The bicycle frame is a bit wonky but the pelican itself is great: https://gist.g...

stkai · 2026-02-05T18:56:40 1770317800

Would love to find out they're overfitting for pelican drawings.

fdeage · 2026-02-05T23:28:49 1770334129

OpenAI claims not to: https://x.com/aidan_mclau/status/1986255202132042164

mattacular · 2026-02-06T13:01:28 1770382888

That settles it

fragmede · 2026-02-05T19:54:41 1770321281

The estimation I did 4 months ago:

> there are approximately 200k common nouns in English, and then we square that, we get 40 billion combinations. At one second per, that's ~1200 years, but then if we parallelize it on a supercomputer that can do 100,000 per second that would only take 3 days. Given that ChatGPT was trained on all of the Internet and every book written, I'm not sure that still seems infeasible.

https://news.ycombinator.com/item?id=45455786

eli · 2026-02-05T20:07:21 1770322041

How would you generate a picture of Noun + Noun in the first place in order to train the LLM with what it would look like? What's happening during that 1 estimated second?

fragmede · 2026-02-06T12:59:02 1770382742

Use any of the image generation models (eg Nanobanana, Midjourney, or ChatGPT) to generate a picture of a noun on a noun. Simonw's test is to have a Language (text) model generate a Scalar Vector Graphic, which the language model has to do by writing curves and colors, like draw a spline from point 150,100 to 200,300 of type cubic, using width 20, color orange.

In that hypothetical second is freaking fascinating. It's a denoising algorithm, and then a bunch of linear algebra, and out pops a picture of a pelican on a bicycle. Stable diffusion does this quite handily. https://stablediffusionweb.com/image/6520628-pelican-bicycle...

metalliqaz · 2026-02-05T21:51:52 1770328312

its pelicans all the way down

Terretta · 2026-02-05T20:39:20 1770323960

This is why everyone trains their LLM on another LLM. It's all about the pelicans.

AnimalMuppet · 2026-02-05T21:28:47 1770326927

But you need to also include the number of prepositions. "A pelican on a bicycle" is not at all the same as "a pelican inside a bicycle".

There are estimated to be 100 or so prepositions in English. That gets you to 4 trillion combinations.

jodrellblank · 2026-02-06T15:41:15 1770392475

The prompt was "a pelican riding a bicycle"; not prepositions but every verb.

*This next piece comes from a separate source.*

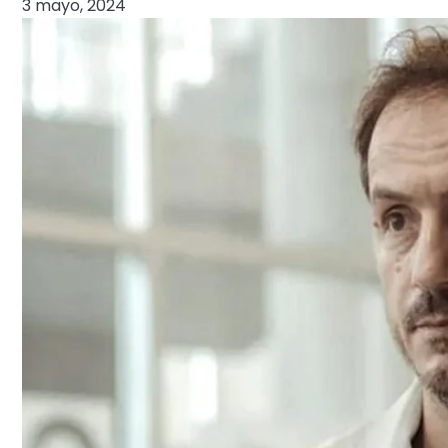
3 mayo, 2024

Potentially every adverb+verb combination - "a pelican clumsily pushing a bicycle"

theanonymousone · 2026-02-05T21:44:45 1770327885

Even if not intentionally, it is probably leaking into training sets.

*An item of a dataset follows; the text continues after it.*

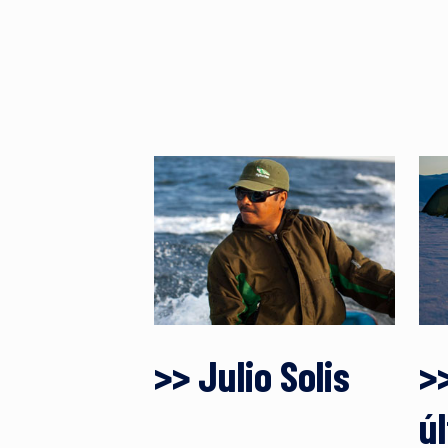
>> Julio Solis
>>
ú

andy_ppp · 2026-02-05T19:16:19 1770318979

Yes, Racoon on a unicycle? Magpie on a pedalo?

throw310822 · 2026-02-05T21:27:51 1770326871

Correct horse battery staple:

https://claude.ai/public/artifacts/14a23d7f-8a10-4cde-89fe-0...

Schlagbohrer · 2026-02-06T15:58:24 1770393504

That is the nastiest, ugliest horse ever

HappMacDonald · 2026-02-07T23:46:29 1770507989

wait, how do you know my pw?

ta988 · 2026-02-05T21:49:58 1770328198

no staple?

iwontberude · 2026-02-05T22:24:54 1770330294

it looks like a bodge wire

_kb · 2026-02-05T22:38:37 1770331117

Platypus on a penny farthing.

gcanyon · 2026-02-05T18:44:25 1770317065

One aspect of this is that apparently most people can't draw a bicycle much better than this: they get the elements of the frame wrong, mess up the geometry, etc.

arionmiles · 2026-02-05T20:08:32 1770322112

There's a research paper from the University of Liverpool, published in 2006 where researchers asked people to draw bicycles from memory and how people overestimate their understanding of basic things. It was a very fun and short read.

It's called "The science of cycology: Failures to understand how everyday objects work" by Rebecca Lawson.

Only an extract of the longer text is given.